Materials and Methods
All buffers and chemicals were of reagent grade. Urea was from Amresco or Nacalai Tesque (Kyoto, Japan) and GuHCl was from MP Biomedicals or ICN Biomedicals. Both were used without further purification. The plasmids for RNase Sa and the variants were derived from the pEH100 plasmid previously described.55 The expression host was E. coli strain C41 (DE3). Oligonucleotide primers for mutagenesis were from Integrated DNA Technologies (Coralville, IA). Site-directed mutagenesis was performed with a QuikChange™ Site-Directed Mutagenesis Kit from Stratagene (La Jolla, CA).

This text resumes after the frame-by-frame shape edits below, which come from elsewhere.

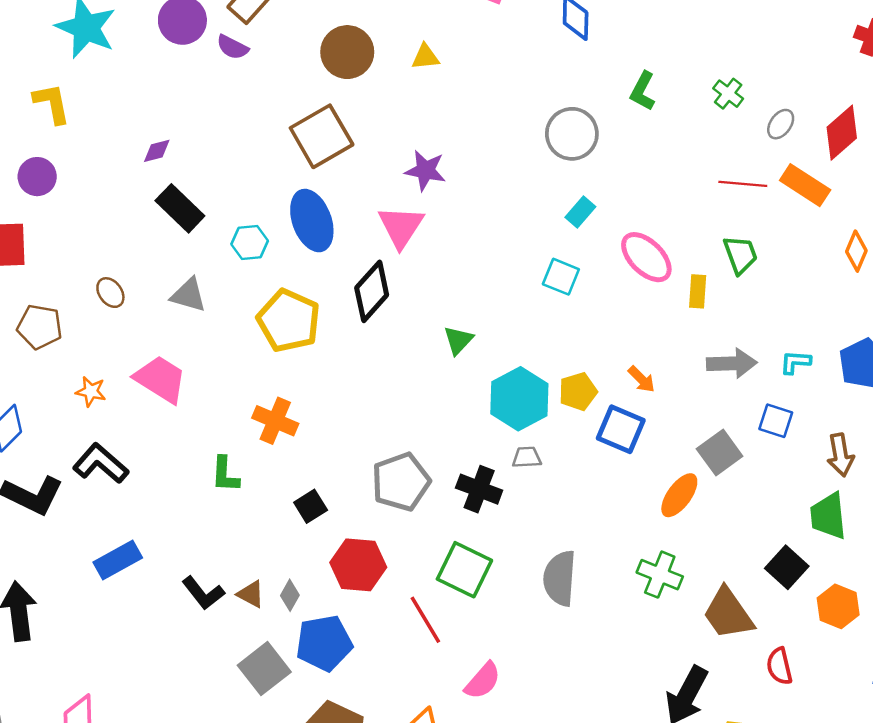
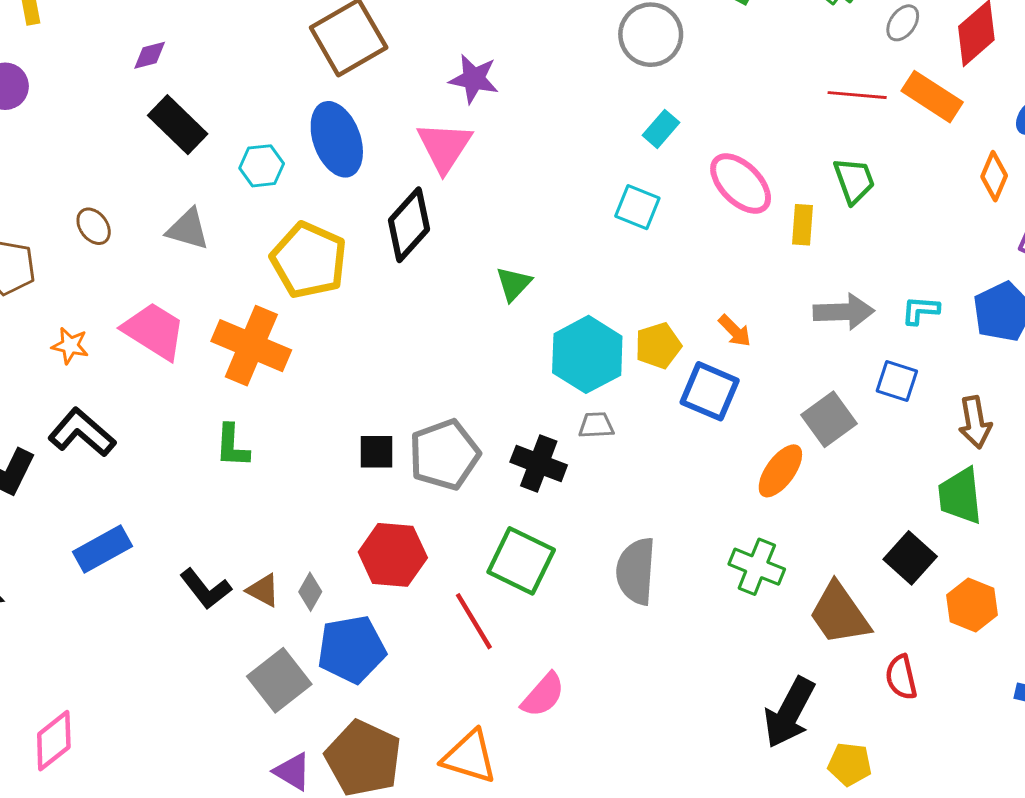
orange cross: (275, 421) -> (251, 346), moved, size x1.4
black square: (311, 506) -> (377, 452), moved, turned 32

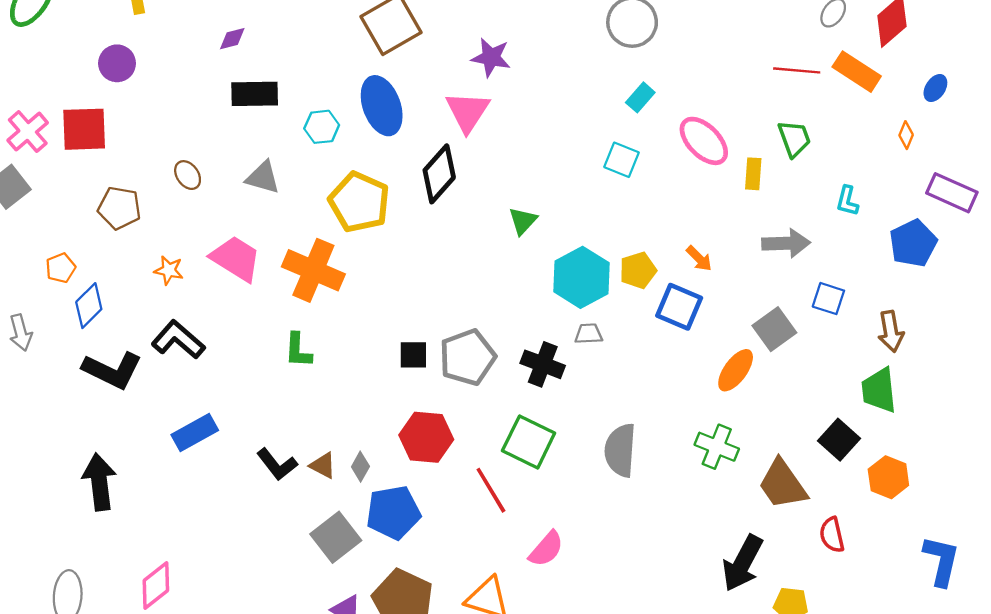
black rectangle: (178, 125) -> (255, 94), turned -45
orange diamond: (994, 176) -> (906, 135), size x0.7
cyan L-shape: (920, 310) -> (847, 201), moved, turned -80

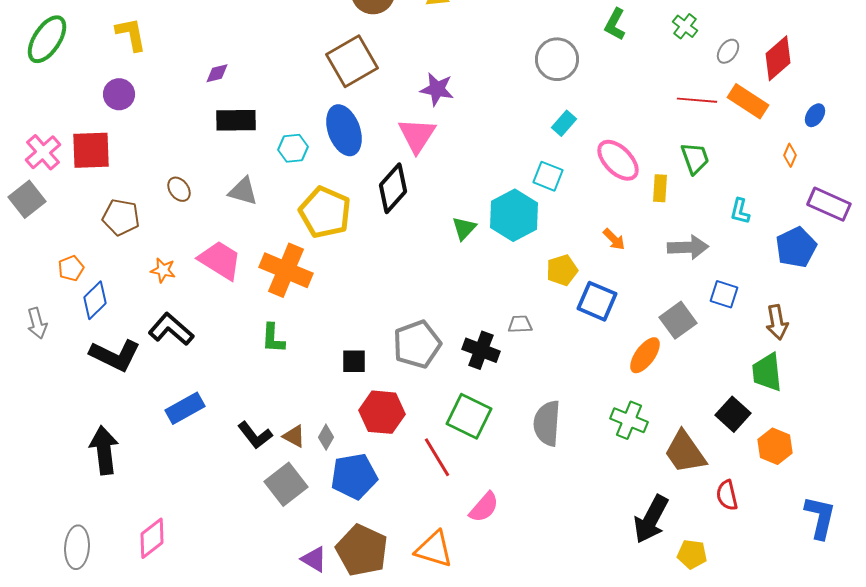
orange arrow: (699, 259) -> (614, 239), moved
cyan hexagon: (582, 277) -> (514, 215), moved
black square: (413, 355) -> (354, 361), moved
gray square: (336, 537) -> (286, 484), moved

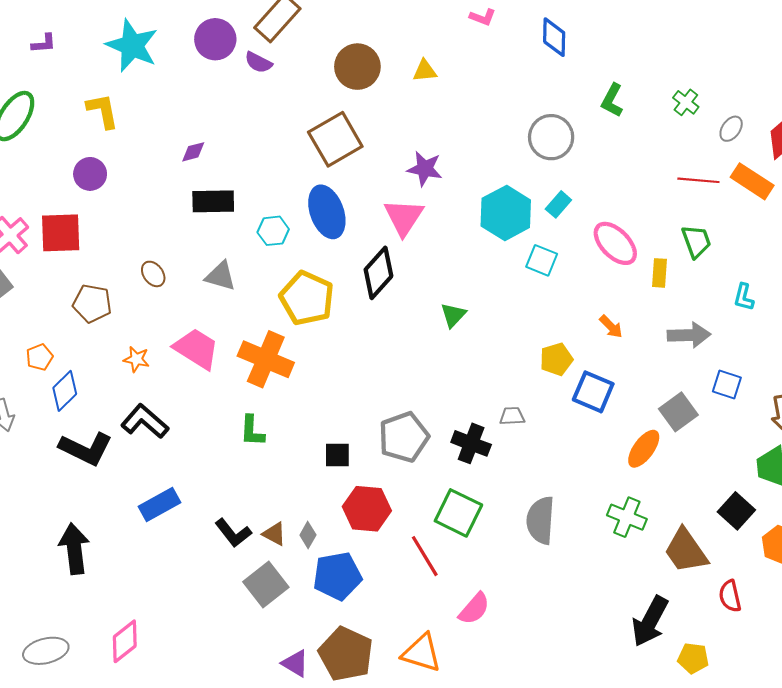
cyan hexagon: (514, 215) -> (506, 213), moved
gray ellipse: (77, 547) -> (46, 651), turned 72

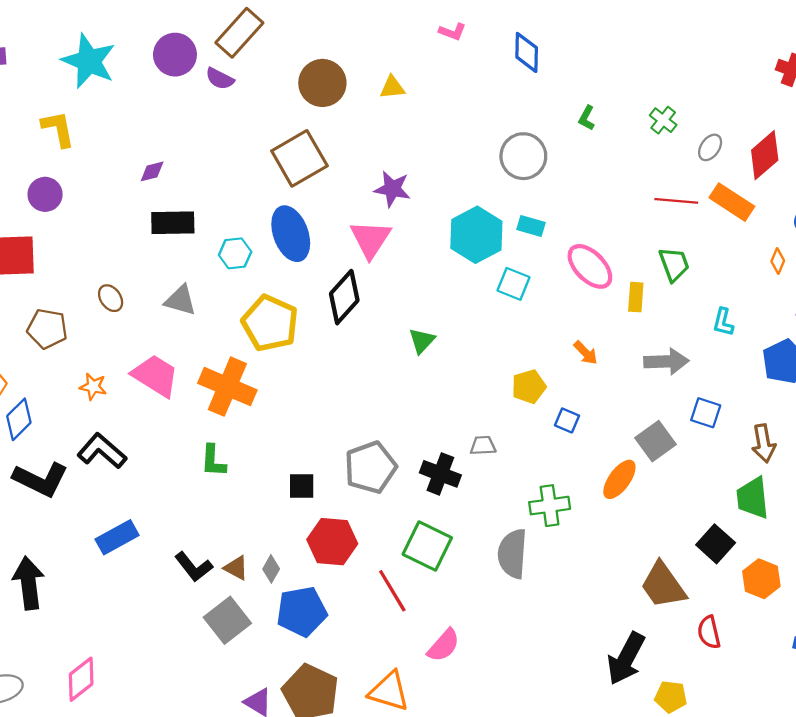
green L-shape: (612, 100) -> (587, 118), size x0.7
cyan rectangle: (558, 204) -> (531, 226), turned 65
blue square: (593, 392) -> (567, 420), size x0.6
green cross: (627, 517) -> (550, 506), moved, turned -30

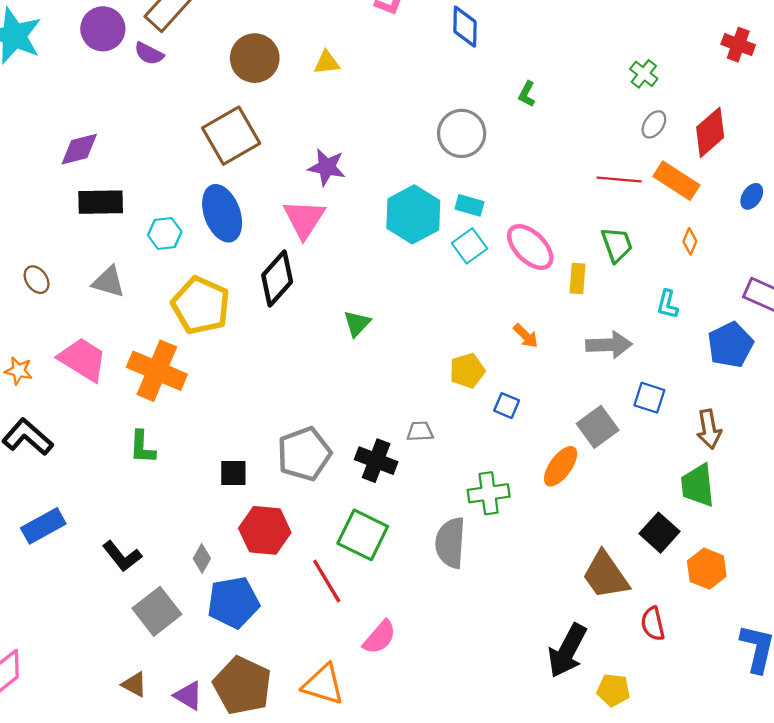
green cross: (663, 120) -> (644, 74), moved
purple diamond: (152, 171) -> (79, 149), size x1.5
orange diamond: (778, 261) -> (690, 241), moved
cyan square: (514, 284) -> (469, 246), moved, turned 32
brown triangle: (236, 568) -> (134, 684), moved

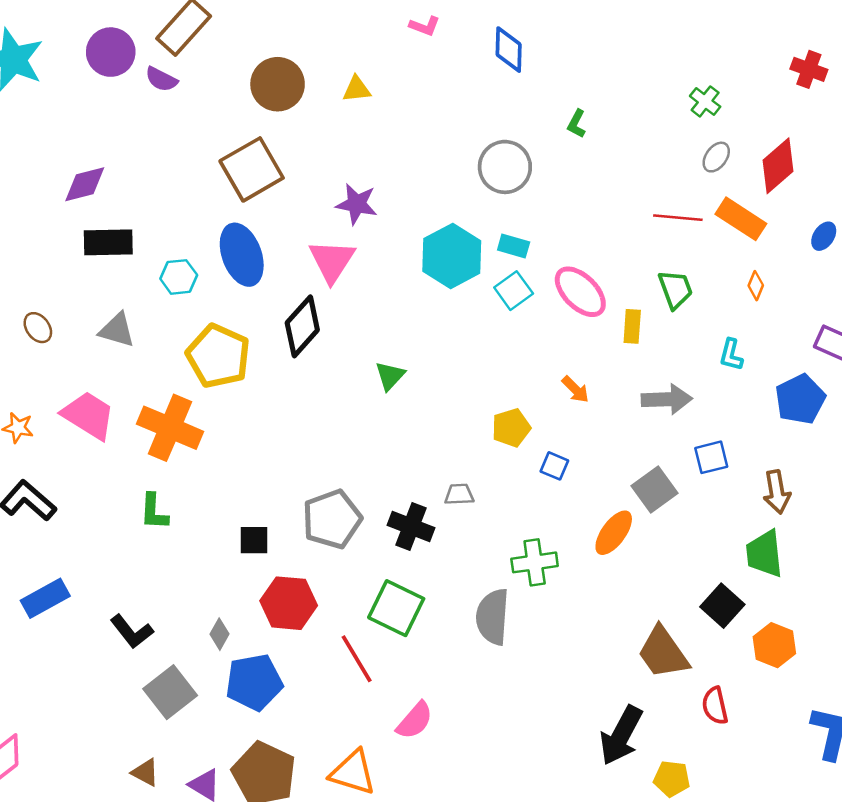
blue square: (649, 398) -> (711, 457), turned -32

Mutant plasmids were sequenced by the Gene Technologies Laboratory, Texas A&M University, and the integrity of each gene was confirmed through the sequence.

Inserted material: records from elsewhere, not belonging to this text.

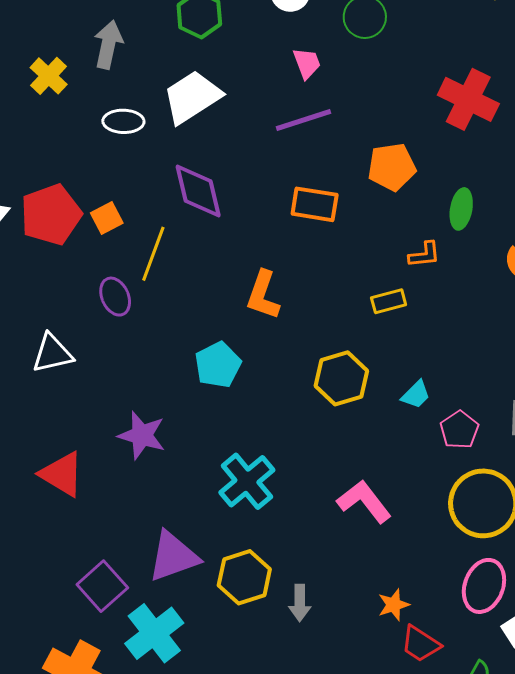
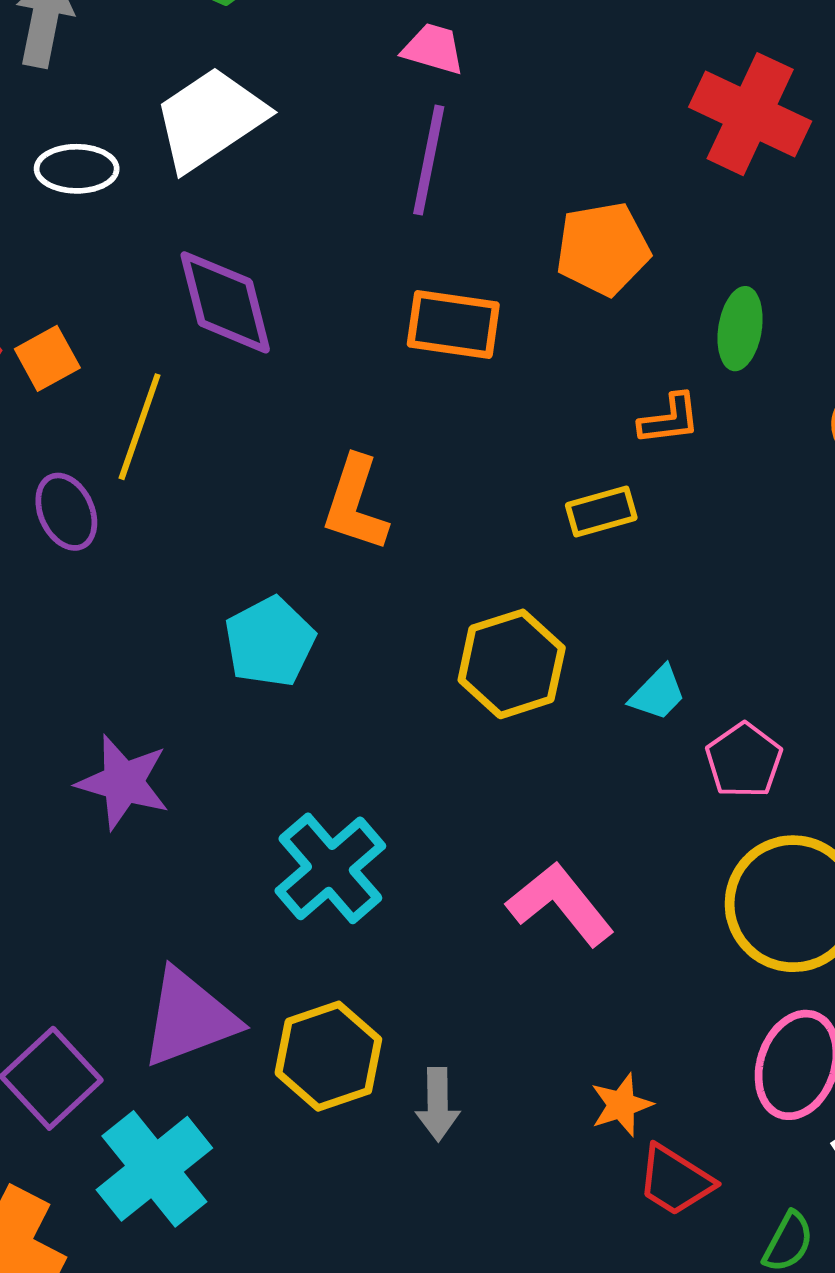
pink trapezoid: (307, 63) -> (433, 49), turned -52
purple line: (304, 120) -> (429, 160), turned -60

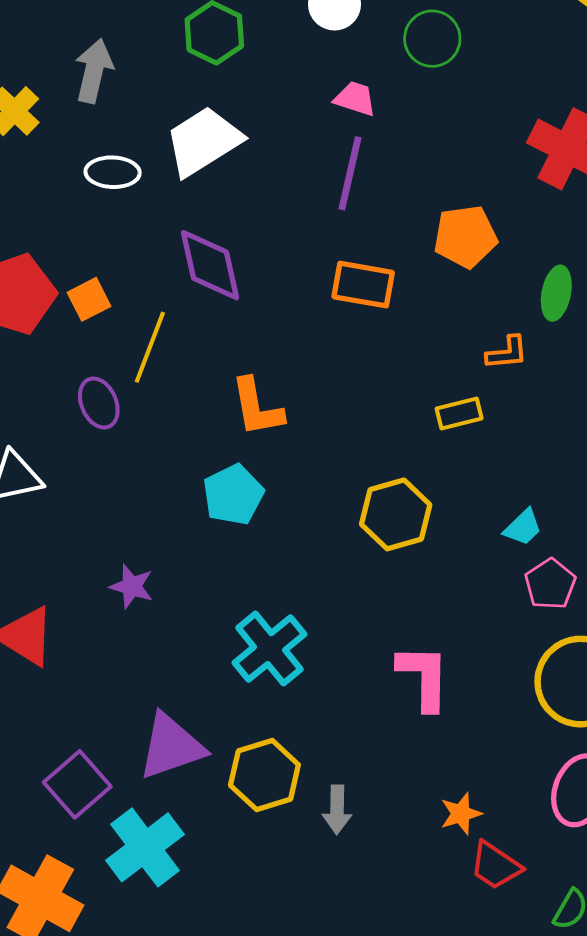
orange L-shape: (355, 504) -> (257, 407), moved, turned -30
cyan trapezoid: (658, 693) -> (523, 527), moved
purple star: (123, 782) -> (132, 586), size x0.7
pink L-shape: (560, 904) -> (424, 677), turned 38

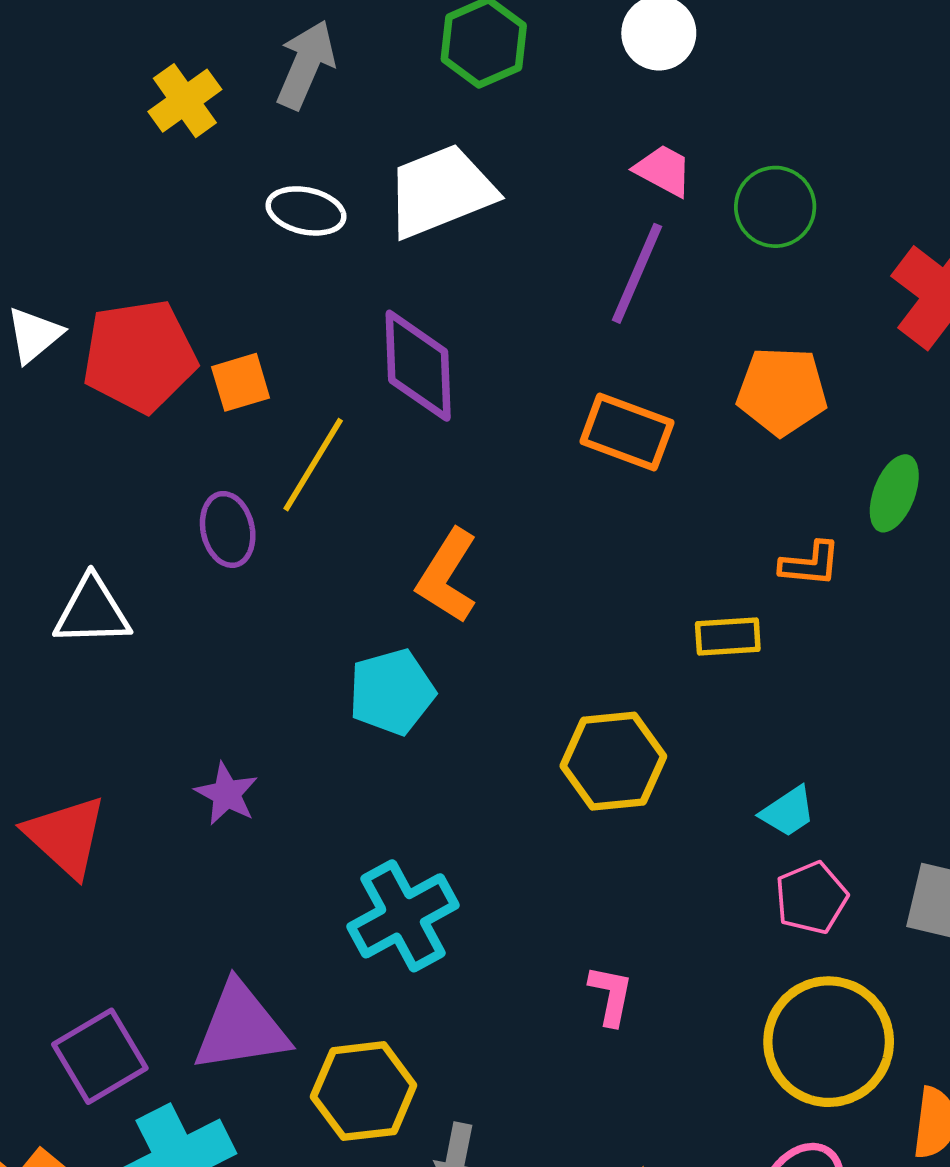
green circle: (432, 39) -> (775, 207), moved
orange L-shape: (257, 407) -> (447, 576), turned 32
pink L-shape: (424, 677) -> (611, 995), size x0.6

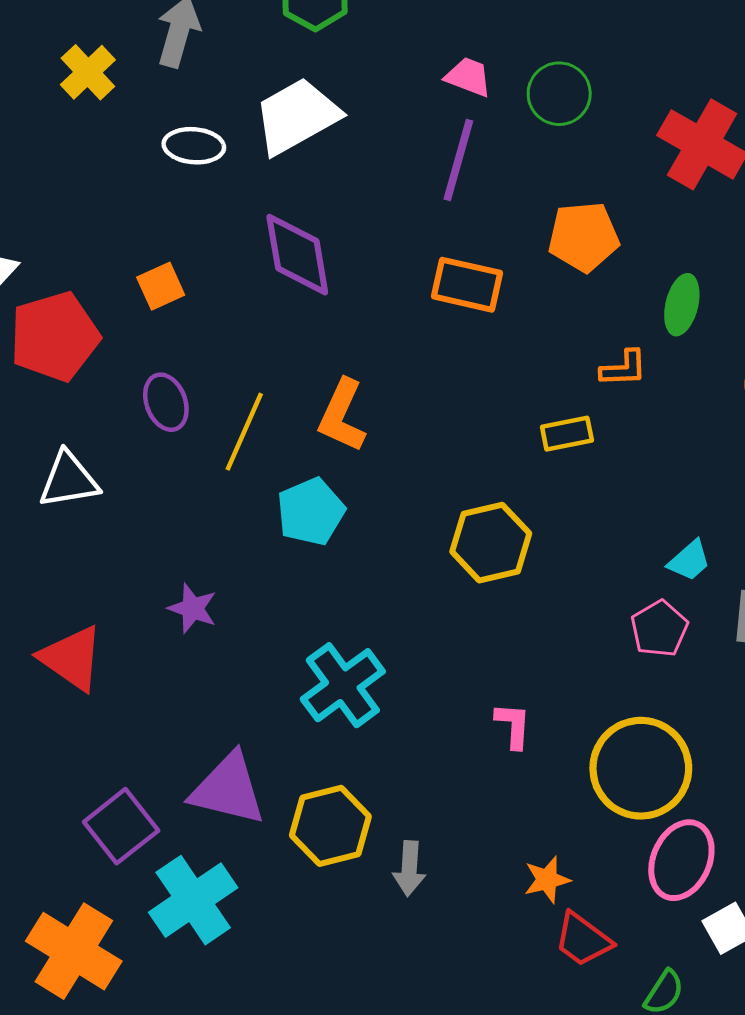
red pentagon: (139, 356) -> (55, 336), moved
yellow line: (313, 465) -> (244, 432), moved
cyan trapezoid: (788, 812) -> (689, 561), moved
purple triangle: (241, 1027) -> (228, 789), turned 30
yellow circle: (829, 1042) -> (641, 768), moved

RNase Sa, and the stabilized variants were expressed and purified as described previously,55 with slight modifications. Because of the increased stability of the 7S and 8S variants, a mutation (H85Q) was introduced into their active sites to decrease RNase activity and thus increase expression. It was shown previously that this mutation does not change the stability of RNase Sa.56 The variants were expressed using the Studier autoinduction procedure.57, 58
Urea and thermal denaturation curves were determined using either an AVIV 62DS or 202SF spectropolarimeter (Aviv Instruments, Lakewood, NJ) to follow unfolding. These methods for RNase Sa have been described previously.10 The analysis of urea and thermal denaturation curves assumed a two-state unfolding model and was performed as described elsewhere.22 The data were analyzed using Microcal Orgin 7.0 (Microcal Software, Northhampton, MA).